Using PageRank to Detect Fraud in Healthcare
Link: http://hortonworks.com/blog/using-pagerank-detect-anomalies-fraud-healthcare/
PageRank is most widely known for showing being an integral component to the success of Google’s search engine. However, PageRank is also widely used in other fields with varying use cases. PageRank is not limited to web pages; instead, in the general case, PageRank is used to find “important” or “relevant” nodes in a graph. By understanding this, PageRank can be applied to a diverse set of use cases that do not include web search.
One example is shown in the Hortonworks blog linked above. In this blog, Hortonworks covers how they used the personalized PageRank algorithm to detect healthcare fraud. What follows is a description of how Hortonworks used the idea of PageRank to detect healthcare fraud.
Hortonworks used a simple idea for fraud detection: if a certain doctor has a high PageRank in a field that they are not tagged in, there is a higher chance of fraud. An example of this would be an internal medicine doctor having a high personalized PageRank in the plastic surgery category.
In order to execute their idea, they needed to have a notion connection and also a notion of tagging doctors and computing a page rank for each separate tag. They were able to tag doctors to certain specialties from the dataset provided. They used these tags to then generate a similarity between doctors; doctors with similar tags had a connection. From there they implemented the personalized PageRank.

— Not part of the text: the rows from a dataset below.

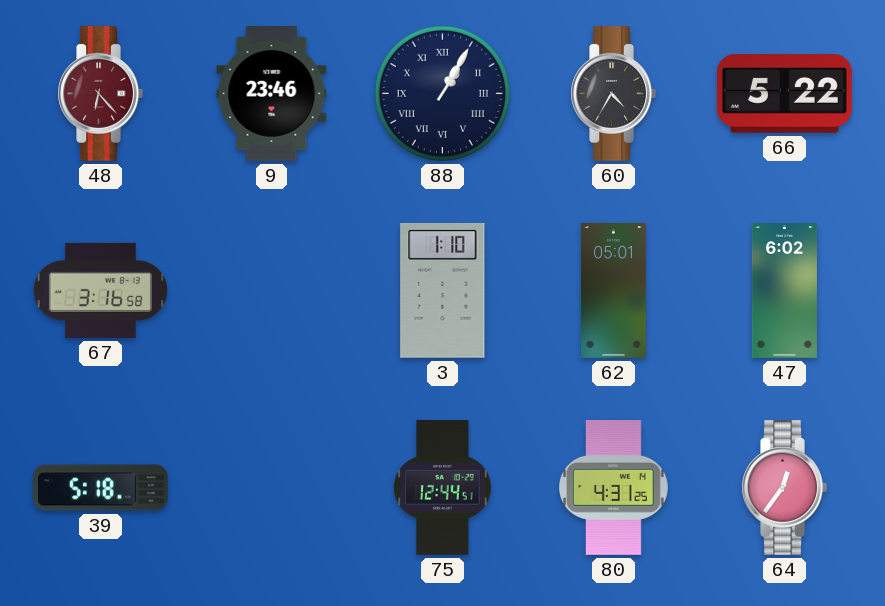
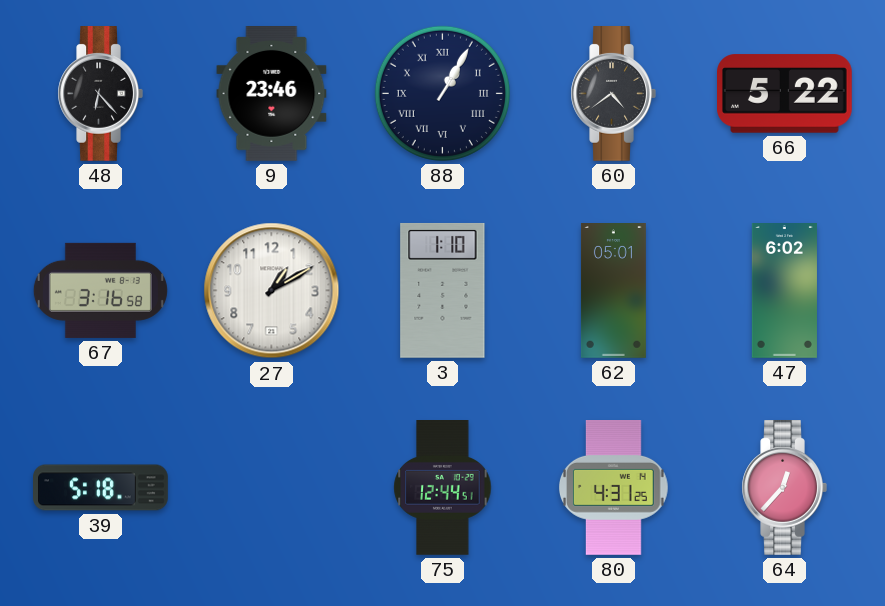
48 dial: burgundy -> black
60: 4:35 -> 4:39
27: none -> 1:10
64: 12:36 -> 12:37
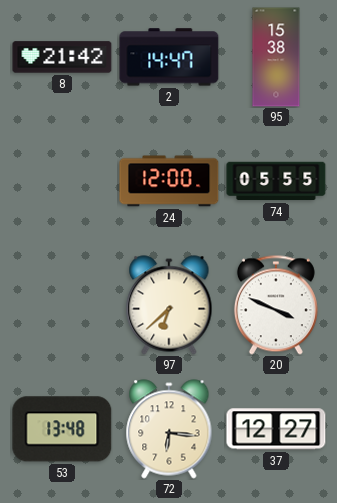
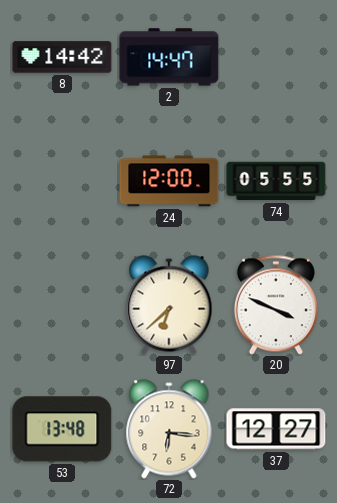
8: 21:42 -> 14:42
95: 15:38 -> none
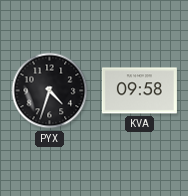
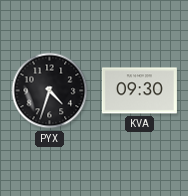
KVA: 09:58 -> 09:30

Normally, PageRank all nodes start off with equal value. This is not the case with the personalized PageRank algorithm. In this graph, there are clusters of tagged doctors grouped together (Example groups: Dermatologists, phycologists, and plastic surgeons). If the goal is to compute a personalized PageRank for each group then each group should be emphasized when it is its respective PageRank computation. For example, if we are calculating the PageRank for plastic surgeons then all plastic surgeons should be emphasized. Thus, they added an extra weight to the group which the PageRank was being calculated. The final output contained N different PageRanks for each N tag. After, they analyzed each PageRank and searched for a node with a high PageRank with a non-matching tag and marked them as fraud.